Dans un débat assez ennuyeux, mais où l'inimitié entre les deux hommes paraissait palpable, MM. Cheney et Edwards ont repris les principaux arguments avancés cinq jours plus tôt, lors du premier face-à-face de la campagne, par le président George Bush et le candidat présidentiel démocrate John Kerry, la discussion tournant largement autour de la pertinence de s'en être pris à Saddam Hussein dans le contexte global de la lutte antiterroriste.
Sur le fond, le débat a donné lieu à un certain nombre d'accusations mutuelles et à un déluge de statistiques contradictoires face auxquelles le commun des électeurs sera largement resté insensible. L'Irak, le terrorisme et la sécurité nationale ont occupé l'essentiel du débat, malgré le fait que la moitié de l'affrontement était théoriquement consacré aux questions intérieures (santé, éducation, mariage gai...).
Le débat entre «vice-présidents» est traditionnellement considéré comme un épiphénomène dans une campagne présidentielle. Celui d'hier soir entre MM. Cheney et Edwards, le seul à se tenir entre les deux hommes, revêtait en revanche une importance politique inédite, à la lumière de la performance de M. Kerry, unanimement sacré champion du débat de jeudi dernier contre le président Bush.

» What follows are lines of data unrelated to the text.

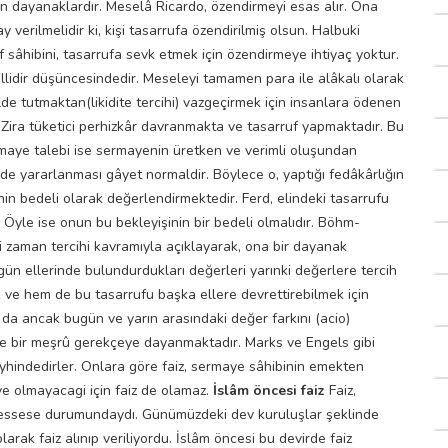
ıran dayanaklardır. Meselâ Ricardo, özendirmeyi esas alır. Ona
ay verilmelidir ki, kişi tasarrufa özendirilmiş olsun. Halbuki
 sâhibini, tasarrufa sevk etmek için özendirmeye ihtiyaç yoktur.
lidir düşüncesindedir. Meseleyi tamamen para ile alâkalı olarak
lde tutmaktan(likidite tercihi) vazgeçirmek için insanlara ödenen
dir. Zira tüketici perhizkâr davranmakta ve tasarruf yapmaktadır. Bu
rmaye talebi ise sermayenin üretken ve verimli oluşundan
de yararlanması gâyet normaldir. Böylece o, yaptığı fedâkârlığın
enin bedeli olarak değerlendirmektedir. Ferd, elindeki tasarrufu
 Öyle ise onun bu bekleyişinin bir bedeli olmalıdır. Böhm-
zi zaman tercihi kavramıyla açıklayarak, ona bir dayanak
ün ellerinde bulundurdukları değerleri yarınki değerlere tercih
k ve hem de bu tasarrufu başka ellere devrettirebilmek için
O da ancak bugün ve yarın arasındaki değer farkını (acio)
de bir meşrû gerekçeye dayanmaktadır. Marks ve Engels gibi
eyhindedirler. Onlara göre faiz, sermaye sâhibinin emekten
ye olmayacagi için faiz de olamaz.
İslâm öncesi faiz
Faiz,
 müessese durumundaydı. Günümüzdeki dev kuruluşlar şeklinde
rak faiz alınıp veriliyordu. İslâm öncesi bu devirde faiz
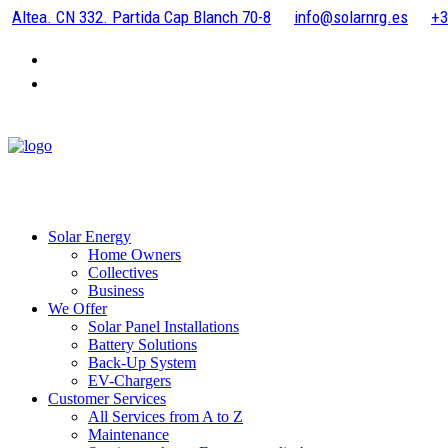
Altea. CN 332. Partida Cap Blanch 70-8
info@solarnrg.es
+3
Solar Energy
Home Owners
Collectives
Business
We Offer
Solar Panel Installations
Battery Solutions
Back-Up System
EV-Chargers
Customer Services
All Services from A to Z
Maintenance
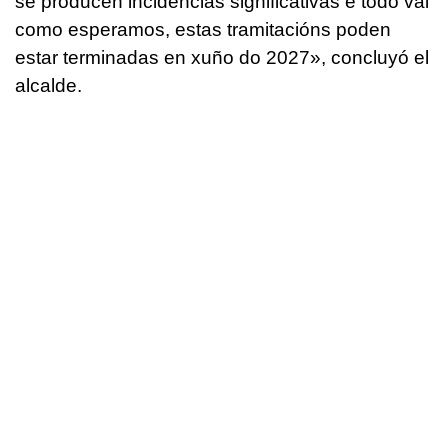
se producen incidencias significativas e todo vai
como esperamos, estas tramitacións poden
estar terminadas en xuño do 2027»
, concluyó el
alcalde.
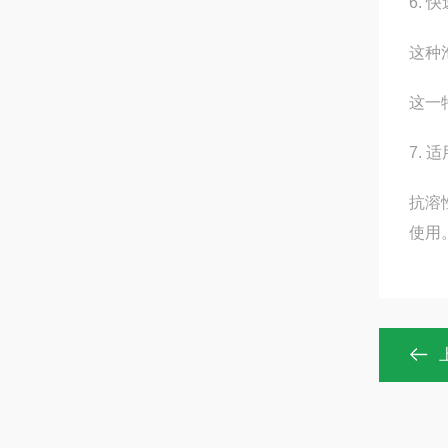
6. 
这种
这一
7.
抗溶
使用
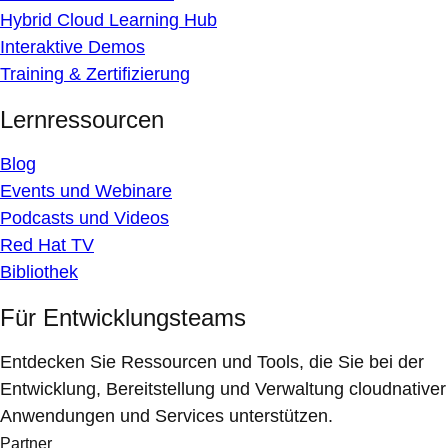
Hybrid Cloud Learning Hub
Interaktive Demos
Training & Zertifizierung
Lernressourcen
Blog
Events und Webinare
Podcasts und Videos
Red Hat TV
Bibliothek
Für Entwicklungsteams
Entdecken Sie Ressourcen und Tools, die Sie bei der
Entwicklung, Bereitstellung und Verwaltung cloudnativer
Anwendungen und Services unterstützen.
Partner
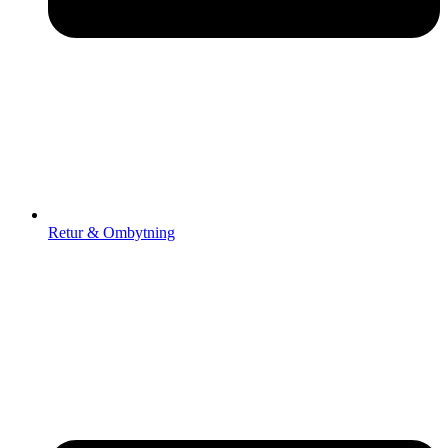
Retur & Ombytning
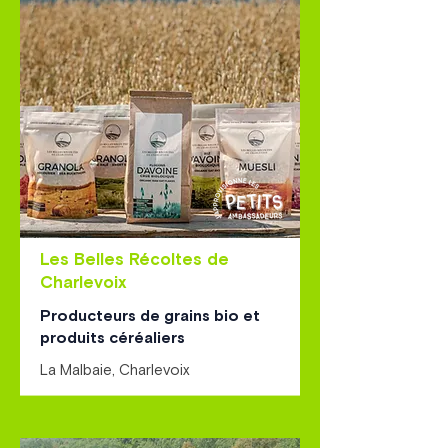
Les Belles Récoltes de
Charlevoix
Producteurs de grains bio et
produits céréaliers
La Malbaie, Charlevoix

La mission des deux colistiers s'affrontant hier à la Case Western Reserve University of Cleveland, en Ohio, était simple, mais ô combien délicate: M. Edwards, avocat millionnaire et «jeune» politicien aux accents populistes, vu par plusieurs comme une étoile montante de la politique américaine, devait bâtir sur l'avancée réussie la semaine dernière par M. Kerry. Il devait aussi faire la preuve qu'il serait assez compétent pour occuper les fonctions présidentielles si des circonstances exceptionnelles se présentaient. Les sondages et les analystes diront s'il a rempli sa mission.
Un ultraconservateur qui ne s'en cache pas, M. Cheney, considéré comme le vice-président le plus puissant de l'histoire des États-Unis, avait la lourde tâche de réussir là où le président a carrément échoué la semaine dernière. À savoir: défendre avec plus de conviction que M. Bush ne l'a fait la décision d'entrer en guerre contre l'Irak. Du reste, l'occasion était donnée aux Américains d'examiner un homme largement considéré comme le président de facto tirant les ficelles derrière M. Bush à la Maison-Blanche.

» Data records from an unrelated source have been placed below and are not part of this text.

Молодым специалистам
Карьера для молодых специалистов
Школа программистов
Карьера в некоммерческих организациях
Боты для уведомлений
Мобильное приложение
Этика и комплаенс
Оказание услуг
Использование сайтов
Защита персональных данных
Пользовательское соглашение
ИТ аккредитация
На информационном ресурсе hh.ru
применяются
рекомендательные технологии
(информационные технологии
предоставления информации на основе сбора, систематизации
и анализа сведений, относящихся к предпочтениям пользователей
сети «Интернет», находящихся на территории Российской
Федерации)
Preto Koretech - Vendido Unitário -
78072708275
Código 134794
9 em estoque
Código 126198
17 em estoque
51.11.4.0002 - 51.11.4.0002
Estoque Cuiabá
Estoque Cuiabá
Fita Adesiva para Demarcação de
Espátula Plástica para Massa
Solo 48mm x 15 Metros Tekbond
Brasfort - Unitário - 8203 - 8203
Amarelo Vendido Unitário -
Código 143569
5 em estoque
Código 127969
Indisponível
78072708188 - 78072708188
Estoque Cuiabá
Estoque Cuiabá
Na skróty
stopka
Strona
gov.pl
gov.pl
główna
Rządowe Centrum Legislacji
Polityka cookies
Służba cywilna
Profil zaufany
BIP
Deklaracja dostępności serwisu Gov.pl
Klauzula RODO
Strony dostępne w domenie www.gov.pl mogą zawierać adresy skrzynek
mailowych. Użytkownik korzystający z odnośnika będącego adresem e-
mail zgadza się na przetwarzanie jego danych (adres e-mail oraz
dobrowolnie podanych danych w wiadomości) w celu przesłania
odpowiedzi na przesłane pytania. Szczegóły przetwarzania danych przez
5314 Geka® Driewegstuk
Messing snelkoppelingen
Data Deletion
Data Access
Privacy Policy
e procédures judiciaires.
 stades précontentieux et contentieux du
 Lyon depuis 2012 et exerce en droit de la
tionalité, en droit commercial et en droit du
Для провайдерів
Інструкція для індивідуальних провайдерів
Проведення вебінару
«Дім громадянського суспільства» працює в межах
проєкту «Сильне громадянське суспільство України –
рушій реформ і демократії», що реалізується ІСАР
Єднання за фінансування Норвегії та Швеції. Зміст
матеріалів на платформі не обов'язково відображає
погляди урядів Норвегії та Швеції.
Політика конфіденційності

Qui donc a tiré son épingle du jeu? Les déclarations de M. Edwards, 51 ans, ont trahi son inexpérience en politique étrangère. Plus nerveux, butant sur ses explications, il a parfois donné l'impression de sortir tout droit d'un cours accéléré de politique étrangère 101, sans en maîtriser toutes les subtibilités, répétant l'essentiel du discours de M. Kerry sur le «chaos» irakien et la nécessité de réconcilier les États-Unis avec la communauté internationale.
Plus sûr de lui, M. Cheney, 63 ans, a affronté son adversaire sur un ton confiant, pour ne pas dire condescendant. Il a cherché, à plusieurs reprises, à épingler M. Edwards pour des «erreurs» de fait pointues. Il a martelé «l'inconstance» et le «manque de crédibilité» du «ticket» Kerry-Edwards sur la question irakienne. En réaction à une affirmation du colistier démocrate, il a déclaré: «Je ne sais pas par où commencer. Il y a tellement d'erreurs dans ce qu'il vient de dire.» Il a renoncé à plusieurs reprises à son droit de réplique, creusant l'impression que M. Edwards était un novice qui ne mérite même pas qu'on lui réponde. Concernant la déclaration de M. Bremer, il a esquivé la question.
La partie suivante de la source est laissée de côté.